We can call some moment in history “Event A”; with our language and our narrativizing of history, we imbue this event with ephemerality, otherize it, make it a totem in a longer span of events that we can point to as having already happened, that is no longer happening. It is the past. Next we name a moment we expect to happen, and call it “Event C.” This is some point in the future that Event A and our present moment, which we can call “Event B,” are moving toward. A leads to B leads to C, naturally, as is the trajectory of time.

This trajectory of cause and effect is dependent on our perception of time as a series of discrete individualized moments, a concept that is rooted in our specific physiology/psychology (like, literally our sense perceptions and our conscious linguistic narrativizing of those perceptions). Our atomization of moments in time is what makes up the past and the future, not any actual reality of those as distinct moments in time. What’s real is — and this phraseology was employed by my very smart and very professional Metaphysics instructor, who was the head of my college’s philosophy department and was also my undergraduate advisor ***— the sausage of time, that single, cohering tubular tapestry of interconnected events that makes up all of existence / space-time. I do not recall why “sausage” is what was settled on to embody this idea, but because it also evokes one of the more enigmatic and memorable visual ideas in Richard Kelly’s own illustration of time in Donnie Darko, it has stuck with me.

an image of a “space-time cylinder” aka why “sausage of time” doesn’t feel like as much of a shitposter phrase in retrospect

| waking life |

For the longest time, I said Richard Linklater’s Waking Life was my favorite movie. Number one with a bullet. The best one.
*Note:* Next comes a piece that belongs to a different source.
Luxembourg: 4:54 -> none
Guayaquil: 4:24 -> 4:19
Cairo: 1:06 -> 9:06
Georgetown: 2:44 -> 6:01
As with so many dogmatic declarations, especially those made by movie nerds like me with one hundred lists of all-time favorite movies, this is speaking more toward an overarching feeling that sticks with me over time than it is a sober recognition of one work of art’s objective superiority over another. But so often I ponder that eternal cinephilic question: what is your favorite movie? And almost just as often I consider the many ways my personal perspective, my aesthetic, my sociopolitical convictions, my spirituality and/or lack thereof, my attitudes, my interests, my brute emotional digestion of art, intersect and intermingle in Richard Linklater’s 2001 existential opus.
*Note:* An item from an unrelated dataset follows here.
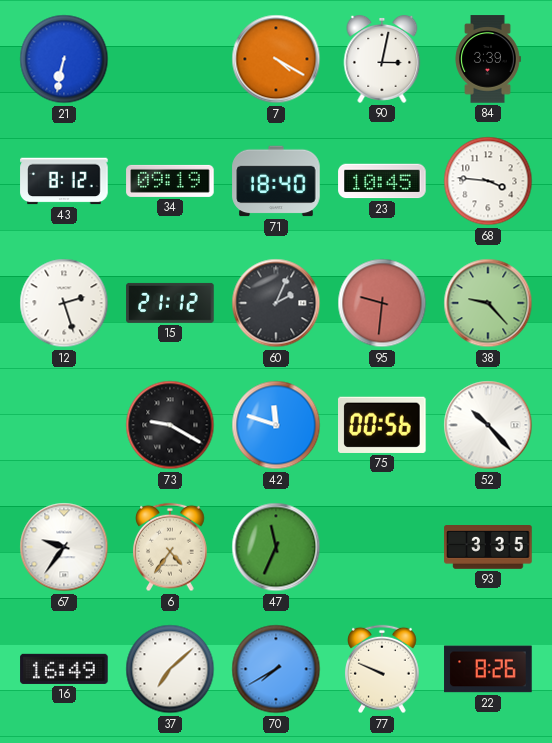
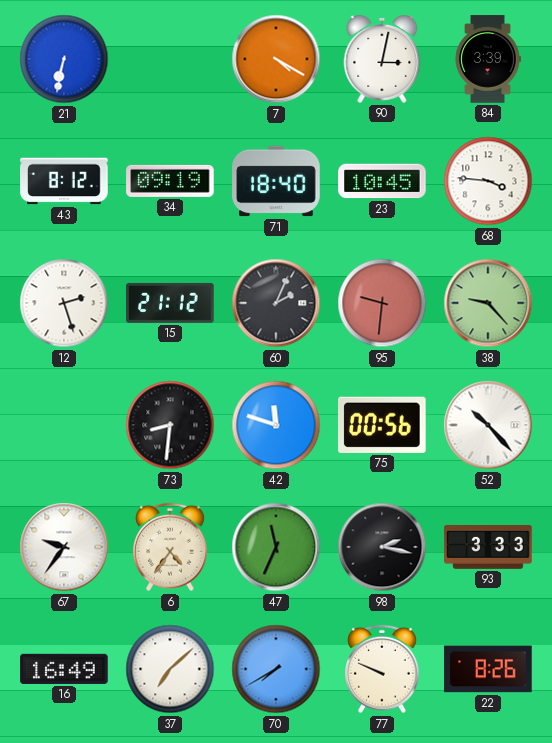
73: 9:20 -> 8:31
98: none -> 2:17
93: 3:35 -> 3:33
Upon release Waking Life was partly a bit of an outlier for Linklater, and partly a sort of state-of-the-oeuvre recalibration. It was shot on digital video and then animated over with a technique called rotoscoping, where frames are individually painted over with digital illustrations, and the result is a strange, off-kilter, alt-comics-invoking metaphysical odyssey through a dreamscape that calls back to the director’s early film Slacker. Like that film, which jumpstarted Linklater’s career in 1990, Waking Life follows a sort of stream-of-consciousness trajectory of interactions, conversations, ambient interludes, and other narratively-unconventional non sequitors. The ostensible protagonist, a perpetually dreaming young man played by Wiley Wiggins, moves from place to place without a coherent direction. A few early conversations involve characters speaking directly at him about fundamentals, from the looseness and strangeness of language to the sociopolitical state of the world, and eventually he begins to participate in these discussions — he asks questions, shares opinions, makes declarations of intent. The discourse takes on increasingly melancholy, strange, and despairing tones; it becomes almost apocalyptic, though always in the loose, laid back tenor that characterizes almost all of Linklater’s work.
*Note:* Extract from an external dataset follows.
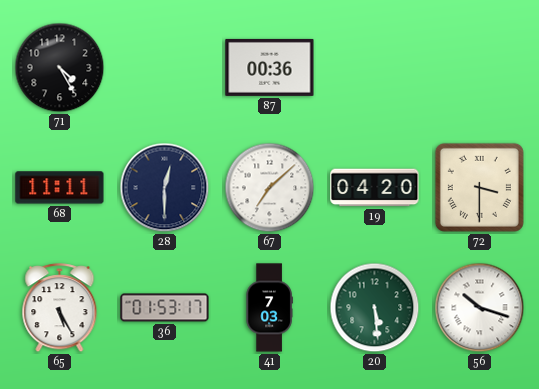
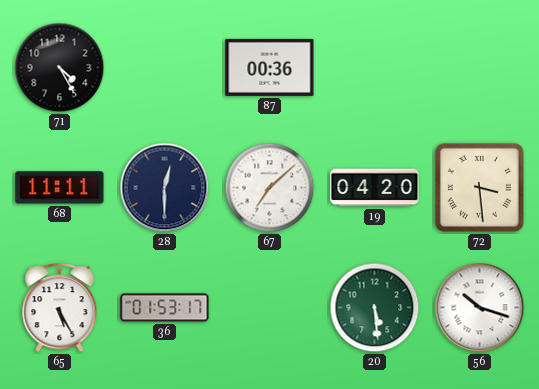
72: 3:30 -> 3:29
41: 7:03 -> none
For much of its runtime, it’s easy to see Waking Life as a lot of non-narrative navel-gazing armchair philosophy. But Linklater understands the structure of the tale he’s telling, and he’s guiding us, if we’re willing: from its basic foundations to its eschatological conclusions, he is taking us on a journey to one single place, one single time. Linklater himself shows up in one of its closing scenes, and he describes, in a gloriously off-the-cuff yet captivating fashion, that what the protagonist is experiencing, what we’re all experiencing, is a single moment, a moment that all of existence, all of history and narrative, can be reduced to: as he describes it, a single movement from “no” to “yes.” All is an illusion, except for that one single choice: wake up, a perennial awakening to the conditions that drive the world, of the structures and language that can contain or free us, and that awakening, that continual reawakening, as a continual beginning…the universe begins with our recognition of its conditions, and that requires recognition of the other, finally, over the self, recognition of the need to rejoin the “out there.”

| where are we |

The final season of LOST is an enigma. Controversial, and oft-declared a perfect contemporary exemplar of a television conclusion that royally fails to satisfyingly bring its series to a close, it was met with a repeated, exasperated declaration that followed the show from its premiere: “They were dead the whole time!”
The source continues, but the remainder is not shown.